PRESS

Interview | Scavenger hunt

TimeOut New York | Issue No. 278 | Mike Wolf

Calla settles into its very own gray area

At it's best, music reveals things that can't be expressed in everyday life. Which may be why the transplanted Texans who make up the Brooklyn-based trio Calla find it a chore to express anything about themselves in verbal terms. "We're a pretty vague band," drummer and sample programmer Wayne B. Magruder admits with a smile. "Really, it just comes out this way and it sounds good." That's about as concrete a description as you'll get.

But while conversation with the members of Calla can go in circles, the band's music is more eloquent. Calla's new album, Scavengers, is solemn and mesmerizing. The group creates languid, austere soundscapes using traditional rock tools: guitar, bass, drums and vocals. A kind of nocturnal life is breathed into the songs with tasteful samples and pockets of silence, which give rough texture to the songs and conjure a hazy emotional weightiness. The music is sad, but not depressing; still, but never stagnant—Calla always seems to land in between identifiable stations, both musically and emotionally. When other bands combine disparate moods, or pop-song forms with experimental concepts, it often results in one sounding pasted onto the other. Calla merges ideas that complement one another thoroughly.
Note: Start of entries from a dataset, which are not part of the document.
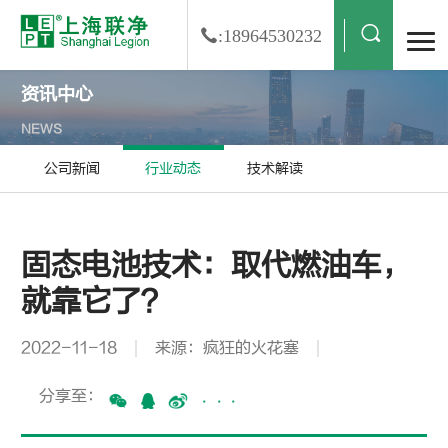
:18964530232
资讯中心
NEWS
公司新闻
行业动态
技术解读
固态电池技术：取代燃油车，
就靠它了？
2022-11-18
来源：疯狂的火花塞
分享至：
···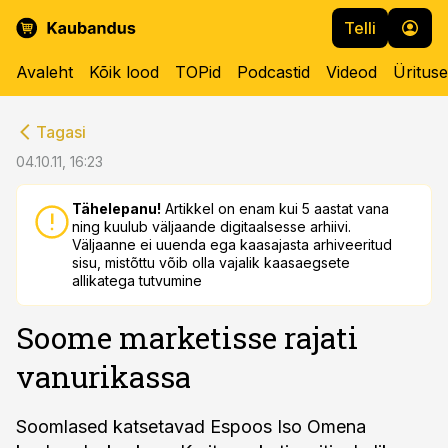
Telli
Avaleht
Kõik lood
TOPid
Podcastid
Videod
Üritus
cebook
cebook
Tagasi
Twitter)
Twitter)
04.10.11, 16:23
kedIn
kedIn
Tähelepanu!
Artikkel on enam kui 5 aastat vana
ning kuulub väljaande digitaalsesse arhiivi.
ail
ail
Väljaanne ei uuenda ega kaasajasta arhiveeritud
sisu, mistõttu võib olla vajalik kaasaegsete
k
k
allikatega tutvumine
Soome marketisse rajati
vanurikassa
Soomlased katsetavad Espoos Iso Omena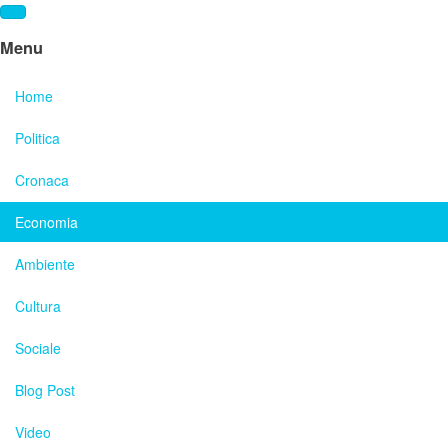
Menu
Home
Politica
Cronaca
Economia
Ambiente
Cultura
Sociale
Blog Post
Video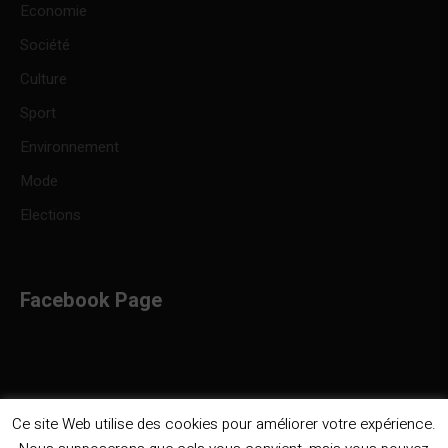
Economie
Société
Culture
Sport
Environnement
Mode
Elections
Facebook Page
Ce site Web utilise des cookies pour améliorer votre expérience.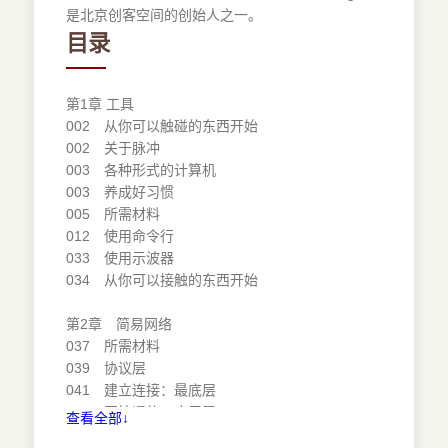
是北京创客空间的创始人之一。
目录
第1章 工具
002 从你可以触碰的东西开始
002 关于脉冲
003 各种形式的计算机
003 养成好习惯
005 所需材料
012 使用命令行
033 使用示波器
034 从你可以接触的东西开始
第2章 简易网络
037 所需材料
039 协议层
041 建立连接：最底层
044 开始通信：应用层
查看全部↓
045 项目1：串口RGB LED的键盘控制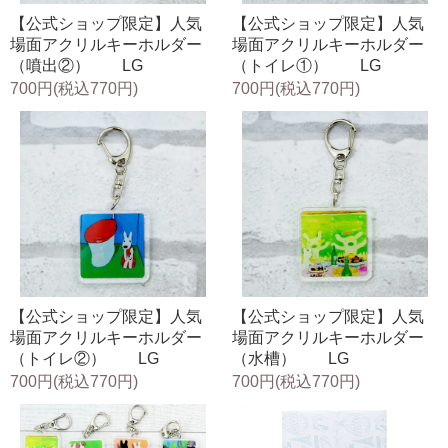
【公式ショップ限定】人気
【公式ショップ限定】人気
場面アクリルキーホルダー
場面アクリルキーホルダー
（噴出②） LG
（トイレ①） LG
700円(税込770円)
700円(税込770円)
【公式ショップ限定】人気
【公式ショップ限定】人気
場面アクリルキーホルダー
場面アクリルキーホルダー
（トイレ②） LG
（水槽） LG
700円(税込770円)
700円(税込770円)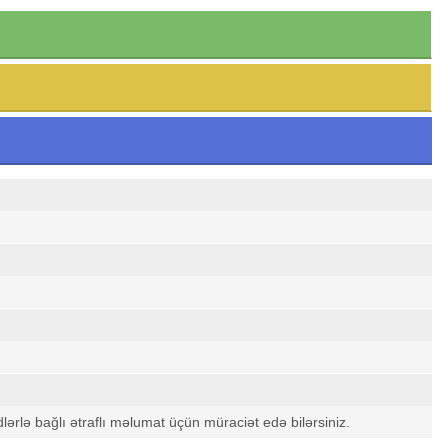
dlərlə bağlı ətraflı məlumat üçün müraciət edə bilərsiniz.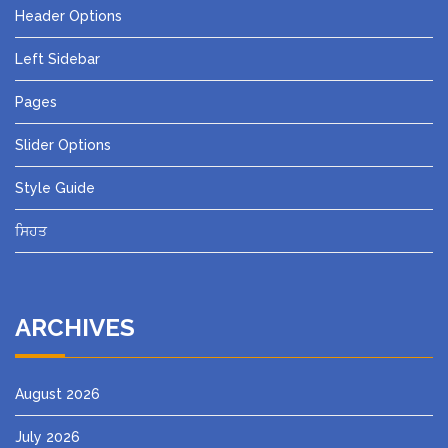
Header Options
Left Sidebar
Pages
Slider Options
Style Guide
ਸਿਹਤ
ARCHIVES
August 2026
July 2026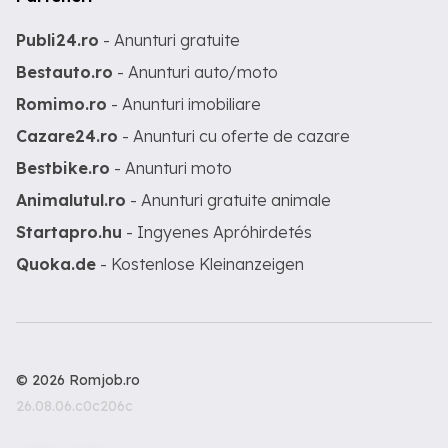
Publi24.ro
- Anunturi gratuite
Bestauto.ro
- Anunturi auto/moto
Romimo.ro
- Anunturi imobiliare
Cazare24.ro
- Anunturi cu oferte de cazare
Bestbike.ro
- Anunturi moto
Animalutul.ro
- Anunturi gratuite animale
Startapro.hu
- Ingyenes Apróhirdetés
Quoka.de
- Kostenlose Kleinanzeigen
© 2026 Romjob.ro
26.08.06.c0c206c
For those who remember the band's self-titled debut from 1999, Scavengers shows marked growth. The debut was stark and experimental, with the songs sometimes taking a backseat to the atmospheres created by the sampling of Magruder and Sean Donovan, who also plays bass and keyboards. Guitarist Aurelio Valle's playing and singing at times sounded hesitant.

"I had never sung before that," says Valle, "so a lot of the space in those songs was just me trying to figure out how I was going to sing and play at the same time. I was very self-conscious about my singing; I felt like I was reading my diary to people. It was terrifying—after a show, I'd want to collapse."

Scavengers finds Valle gaining in confidence and strength and the band developing its unique emotional expression. The record is saturated with a tone that's dark but far from oppressive.

"Early on [in the recording], Aurelio said the word swamp, as a theme for us to go on," recalls Magruder, perhaps marking the band's nadir of verbal murkiness. Swamp? Like a bayou?

"Yeah," says Valle.

And...?

"Well, we were listening to some voodoo drum records," he elaborates (sort of), "trying to get that swampy feel."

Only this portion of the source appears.